Calculating the efficiency of plate heat exchangers
Two main models exist to help you calculate the performance efficiency of a plate heat exchanger. The log-mean temperature difference method (LMTD) provides a rate of heat transfer through the following calculation:
Q = UA(FΔTlm)
In this equation, U is the overall heat transfer coefficient, A is the total area of heat transfer, ΔTlm is the log-mean temperature difference, and F is the log-mean temperature difference correction factor. The LMTD approach is most commonly adopted when the inlet and exit temperatures are established, but the size of the heat exchanger is still to be decided. As an alternative to the LMTD approach, the thermal effectiveness method determines the real-world heat transfer occurring inside the heat exchanger against the maximum possible heat transfer. It is expressed as a ratio.
E = Q / Qmax
This approach is most common when building managers or engineers are attempting to determine the heat transfer rate and the fluid exit temperatures, and already know the size of the heat exchanger and the inlet temperatures. Swiss Rotors has developed a free online tool to help you calculate the efficiency of your heat plate exchanger. Simply input details relating to the air (volume, flow, temperature, relative humidity) alongside your exchanger type, plate distance and static pressure measurements. The tool will then calculate your exchanger’s efficiency levels – completely free of charge.

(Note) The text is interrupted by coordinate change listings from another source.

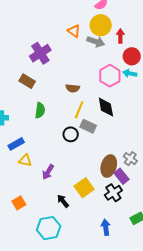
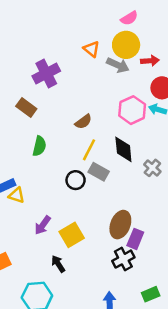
red arrow: (120, 36) -> (150, 61), turned 80
brown semicircle: (73, 88) -> (83, 122), turned -48
gray cross: (130, 159) -> (152, 168), moved
yellow triangle: (25, 160) -> (17, 195), moved
purple rectangle: (121, 176) -> (135, 239), turned 56
yellow square: (84, 188) -> (72, 235), moved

How to choose the most efficient plate heat exchanger
Choosing the most efficient plate heat exchanger will depend on your use case and the wider environment in which you operate.
However, there is no doubt that a plate heat exchanger is the most efficient type of heat exchanger currently on the market – and Swiss Rotors’ counterflow heat exchangers take this performance to the next level. Our counterflow heat exchangers offer further options to refine performance as appropriate for your application. For example, choose the 2mm fin spacing to ensure the highest possible efficiency.
Or opt for 3mm fin spacing to guarantee minimal pressure loss. Hospitals and laboratories regularly choose our counterflow heat exchangers simply because of the outstanding hygiene levels involved. The construction of the exchanger guarantees the separation of the air streams, with either ultrasonic welding or double-folded edges and hot-melt glue working to prevent leaks and cross-contamination. This is validated by the units’ ongoing VDI 6022 and SWKI VA104-01 certifications. Furthermore, all our exchangers are tested for airtightness in accordance with EN308.
A full range of sizes is available to fit all standard industry formats, while the option of aluminium or polymer provides versatility capable of meeting different needs. Polymer counterflow heat exchangers, for example, are generally cheaper and easier to handle during the manufacturing process – creating a lower final product price. They are also more resistant to corrosion, and easier to install due to their lighter weight. Aluminium counterflow heat exchangers, meanwhile, offer a wider range of operating temperatures. They can function anywhere between -40ºC and 70ºC and require an air compressor – rather than a pressure washer – for cleaning and ongoing maintenance.
By offering reversible energy recovery, counterflow heat exchangers are suitable for both building cooling or heating. Our highly automated manufacturing process is built on a guarantee of Swiss precision, competitive pricing and a short two-week lead time.